Not surprisingly, Saint-Boniface’s history extends to its architecture. Many of its buildings are 100-years-old or more. The result is a very cool collection of architectural styles.
“One example of the historic architecture in the Saint-Boniface Museum (located at 494 Tache Avenue), which is the oldest oak structure of its kind,” says Gousseau. “It not only looks historic, but it also offers a great inventory of information on Louis Riel and the early history of Manitoba.”
Then, there’s the Saint-Boniface Cathedral (180 de la Cathedral Avenue). It was established in 1818 in the Archdiocese of Saint-Boniface, and is a must-see with its forested location, iconic façade and impressive cemetery.
“The buildings alone in that area and on Tache are well worth taking the time to view,” he says. “You can see things like the Arch Bishop’s palace, and the tomb of Louis Riel. And the Cathedral is absolutely breathtaking.”
Then, for something more modern (a relative term in this case), visitors to Saint-Boniface looking for something to do before heading to the Festival might want to check out some vintage structures that date back to the early 1900s.
“You can view city hall, and the post office, which date back to around 1907-1908. In that sense, Saint-Boniface has been fortunate. Even though it’s an older community, most of the built infrastructure is still intact, though several historic structures on Provencher Boulevard were lost to fire over the years. You can even still see the home of famous author Gabriel Roy (on Des Meurons Street), who authored books such as the Tin Flute.”
While Saint-Boniface is teeming with historic architecture, it also features new structures.
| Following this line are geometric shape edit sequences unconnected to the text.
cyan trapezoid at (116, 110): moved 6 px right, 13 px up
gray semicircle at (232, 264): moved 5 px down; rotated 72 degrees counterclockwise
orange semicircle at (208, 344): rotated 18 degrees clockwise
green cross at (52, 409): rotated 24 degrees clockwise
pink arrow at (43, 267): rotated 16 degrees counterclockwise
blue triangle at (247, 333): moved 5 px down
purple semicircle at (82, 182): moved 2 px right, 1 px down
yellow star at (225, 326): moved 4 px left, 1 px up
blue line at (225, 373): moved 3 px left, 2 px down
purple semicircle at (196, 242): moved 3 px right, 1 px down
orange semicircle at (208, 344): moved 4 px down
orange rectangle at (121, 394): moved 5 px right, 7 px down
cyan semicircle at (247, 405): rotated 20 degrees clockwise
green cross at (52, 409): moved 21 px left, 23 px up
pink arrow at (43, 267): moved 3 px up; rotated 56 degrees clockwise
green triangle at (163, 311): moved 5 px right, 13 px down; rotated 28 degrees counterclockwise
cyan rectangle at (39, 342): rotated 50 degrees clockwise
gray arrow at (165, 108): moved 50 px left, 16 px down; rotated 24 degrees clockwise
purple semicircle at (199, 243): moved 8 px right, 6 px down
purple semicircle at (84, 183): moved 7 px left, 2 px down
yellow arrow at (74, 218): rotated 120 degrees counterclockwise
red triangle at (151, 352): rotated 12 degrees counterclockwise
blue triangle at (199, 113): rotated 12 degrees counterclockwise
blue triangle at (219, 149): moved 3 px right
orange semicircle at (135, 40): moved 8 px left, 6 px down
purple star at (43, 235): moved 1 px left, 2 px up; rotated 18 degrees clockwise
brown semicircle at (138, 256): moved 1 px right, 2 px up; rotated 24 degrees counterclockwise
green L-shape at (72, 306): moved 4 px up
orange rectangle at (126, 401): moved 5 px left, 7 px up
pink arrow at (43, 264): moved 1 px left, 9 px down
One fine example is 500 Tache, a cutting-edge condominium development that faces on to the Red River from a lot surrounded by mature trees.
A second area worth noting is Pointe Hebert, a new enclave with homes featuring a diverse mix of
architectural styles — in an area that offers spectacular views of the
Esplanade Riel and downtown
Gousseau says the key to appreciating Saint-Boniface — which also offers several great eating spots such as the Marion Street Eatery, Resto-Gare, Inferno’s, Belle Baguette and Promenade Café & Wine — is to walk it.
“Take the time to get out of your car to walk around, stop, and have a look around the community. There are lots of great stories — Enterprise Riel offers tours — and Saint-Boniface offers a great vault of history.”
A good sample of that history can be experienced at the Festival, he adds.
“It’s a wonderful celebration of Manitoba history, and the Francophone contribution to Manitoba,” he says. “The music is amazing — I would say it even rivals the Folk Festival. If you enjoy food, you must experience the tourtiere, caribou, and of course the maple syrup. Fort Gibraltar, Whittier Park and the ice sculptures are also a must-see.”